L’apport majeur de la proposition de loi est de créer une présomption irréfragable de non consentement pour tout mineur de 15 ans, victime d’acte de viol.

Cela impliquera donc deux choses :

• pour ces faits et compte tenu de l’âge de la victime, il ne sera plus nécessaire de rapporter la preuve de la commission des faits avec les circonstances de « violence, contrainte, menace ou surprise » dans la mesure où ces circonstances seront considérées comme automatiquement présentes,

• le caractère « irréfragable » de cette présomption de non consentement est particulièrement fort puisqu’il interdit au défendeur d’apporter la preuve contraire.

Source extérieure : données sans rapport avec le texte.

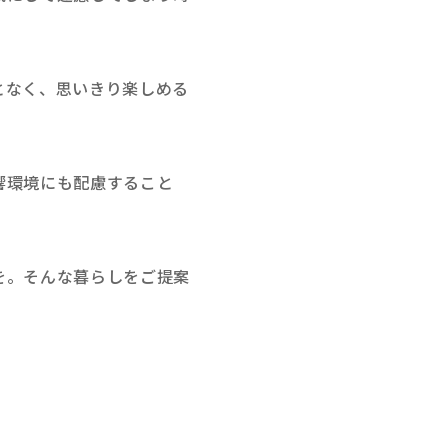
となく、思いきり楽しめる
響環境にも配慮すること
。
を。そんな暮らしをご提案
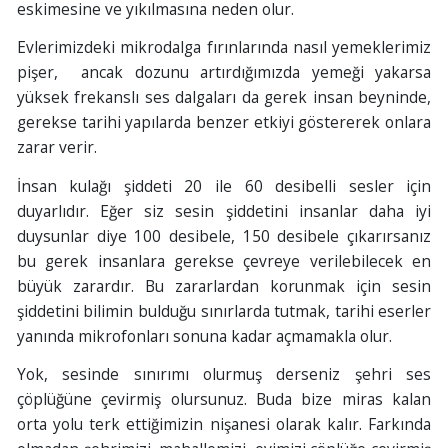
eskimesine ve yıkılmasına neden olur.
Evlerimizdeki mikrodalga fırınlarında nasıl yemeklerimiz
pişer, ancak dozunu artırdığımızda yemeği yakarsa
yüksek frekanslı ses dalgaları da gerek insan beyninde,
gerekse tarihi yapılarda benzer etkiyi göstererek onlara
zarar verir.
İnsan kulağı şiddeti 20 ile 60 desibelli sesler için
duyarlıdır. Eğer siz sesin şiddetini insanlar daha iyi
duysunlar diye 100 desibele, 150 desibele çıkarırsanız
bu gerek insanlara gerekse çevreye verilebilecek en
büyük zarardır. Bu zararlardan korunmak için sesin
şiddetini bilimin bulduğu sınırlarda tutmak, tarihi eserler
yanında mikrofonları sonuna kadar açmamakla olur.
Yok, sesinde sınırımı olurmuş derseniz şehri ses
çöplüğüne çevirmiş olursunuz. Buda bize miras kalan
orta yolu terk ettiğimizin nişanesi olarak kalır. Farkında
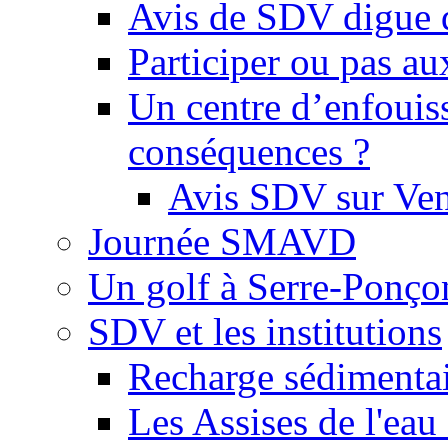
Avis de SDV digue 
Participer ou pas au
Un centre d’enfouis
conséquences ?
Avis SDV sur Ve
Journée SMAVD
Un golf à Serre-Ponço
SDV et les institutions
Recharge sédimenta
Les Assises de l'eau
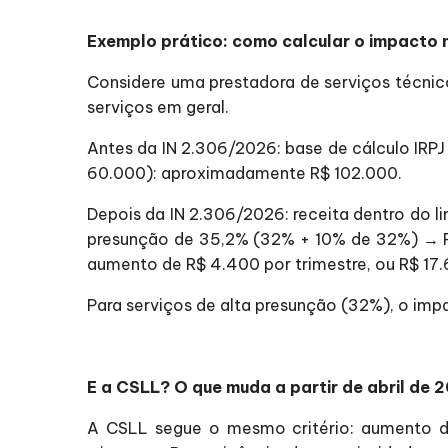
Exemplo prático: como calcular o impacto 
Considere uma prestadora de serviços técnic
serviços em geral.
Antes da IN 2.306/2026: base de cálculo IRPJ
60.000): aproximadamente R$ 102.000.
Depois da IN 2.306/2026: receita dentro do 
presunção de 35,2% (32% + 10% de 32%) → R$
aumento de R$ 4.400 por trimestre, ou R$ 17.
Para serviços de alta presunção (32%), o impa
E a CSLL? O que muda a partir de abril de 
A CSLL segue o mesmo critério: aumento de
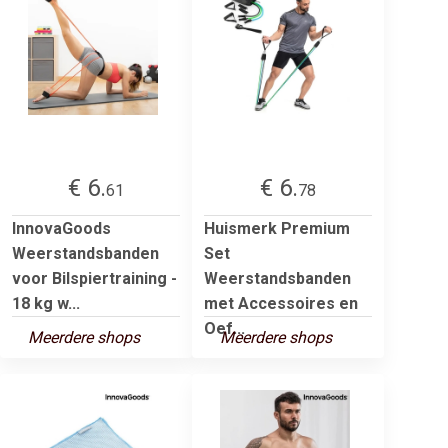
€ 6.
€ 6.
61
78
InnovaGoods
Huismerk Premium
Weerstandsbanden
Set
voor Bilspiertraining -
Weerstandsbanden
18 kg w...
met Accessoires en
Oef...
Meerdere shops
Meerdere shops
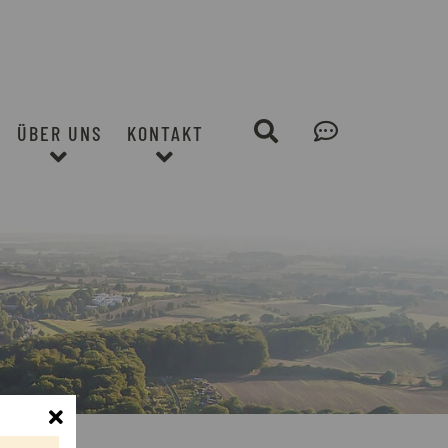
Suche
Leichte
ÜBER UNS
KONTAKT
Sprache
Schliessen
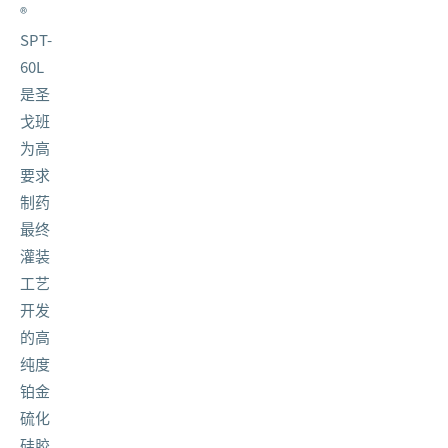
®
SPT-
60L
是圣
戈班
为高
要求
制药
最终
灌装
工艺
开发
的高
纯度
铂金
硫化
硅胶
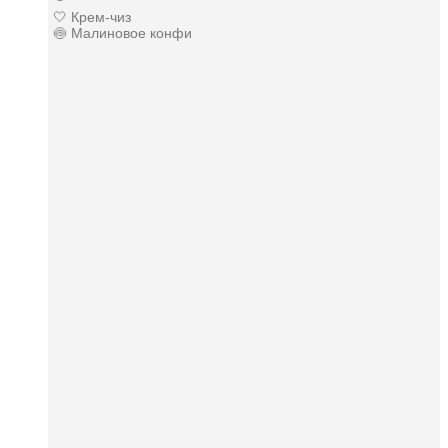
🤍 Крем-чиз
🍥 Малиновое конфи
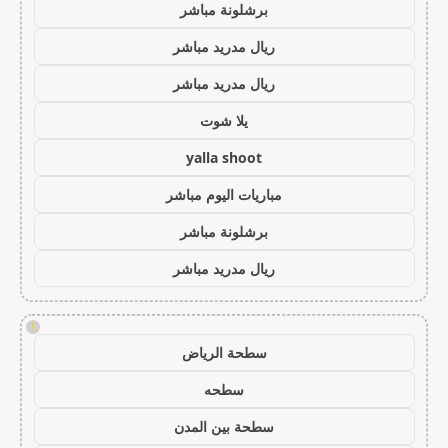
برشلونة مباشر
ريال مدريد مباشر
ريال مدريد مباشر
يلا شوت
yalla shoot
مباريات اليوم مباشر
برشلونة مباشر
ريال مدريد مباشر
!
سطحة الرياض
سطحه
سطحة بين المدن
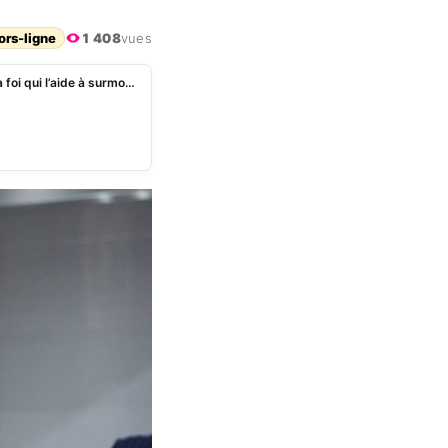
ors-ligne
1 408
vues
Alexandra Rosenfeld : « Je m’abandonne à Dieu », la foi qui l’aide à surmonter sa maladie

En ayant recours à ce type de présomption connue en droit (et s’opposant à la présomption simple qui, elle, peut supporter la preuve contraire), le pouvoir législatif a voulu réaliser une opération forte de sens dans la mesure où ces présomptions sont très peu nombreuses en droit français.

Il serait possible de critiquer l’âge minimal choisi, ce qu’ont d’ailleurs fait plusieurs associations de défense des mineurs, réclamant la fixation de ce seuil à l’âge de 15 ans, dans la mesure où de nombreuses victimes d’atteinte sexuelle sont des adolescents de 13 à 15 ans.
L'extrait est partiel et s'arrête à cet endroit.